__PROBLEM STATEMENT__
Would you print all of the entries exactly, please, but without their pictures?

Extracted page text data

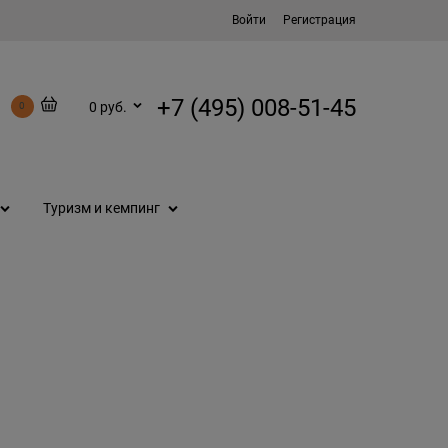
Войти
Регистрация
+7 (495) 008-51-45
0 руб.
0
Туризм и кемпинг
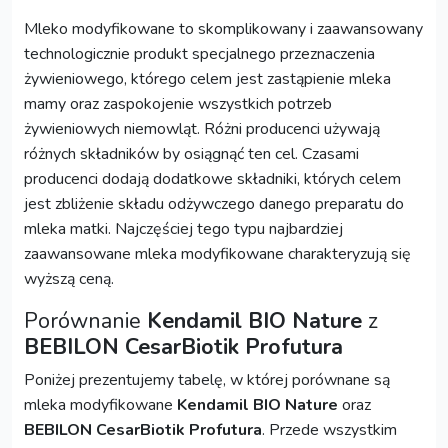
Mleko modyfikowane to skomplikowany i zaawansowany
technologicznie produkt specjalnego przeznaczenia
żywieniowego, którego celem jest zastąpienie mleka
mamy oraz zaspokojenie wszystkich potrzeb
żywieniowych niemowląt. Różni producenci używają
różnych składników by osiągnąć ten cel. Czasami
producenci dodają dodatkowe składniki, których celem
jest zbliżenie składu odżywczego danego preparatu do
mleka matki. Najczęściej tego typu najbardziej
zaawansowane mleka modyfikowane charakteryzują się
wyższą ceną.
Porównanie
Kendamil BIO Nature
z
BEBILON CesarBiotik Profutura
Poniżej prezentujemy tabelę, w której porównane są
mleka modyfikowane
Kendamil BIO Nature
oraz
BEBILON CesarBiotik Profutura
. Przede wszystkim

__REPLY TO THE EXERCISE__
Войти
Регистрация
+7 (495) 008-51-45
0 руб.
0
Туризм и кемпинг
Mleko modyfikowane to skomplikowany i zaawansowany
technologicznie produkt specjalnego przeznaczenia
żywieniowego, którego celem jest zastąpienie mleka
mamy oraz zaspokojenie wszystkich potrzeb
żywieniowych niemowląt. Różni producenci używają
różnych składników by osiągnąć ten cel. Czasami
producenci dodają dodatkowe składniki, których celem
jest zbliżenie składu odżywczego danego preparatu do
mleka matki. Najczęściej tego typu najbardziej
zaawansowane mleka modyfikowane charakteryzują się
wyższą ceną.
Porównanie
Kendamil BIO Nature
z
BEBILON CesarBiotik Profutura
Poniżej prezentujemy tabelę, w której porównane są
mleka modyfikowane
Kendamil BIO Nature
oraz
BEBILON CesarBiotik Profutura
. Przede wszystkim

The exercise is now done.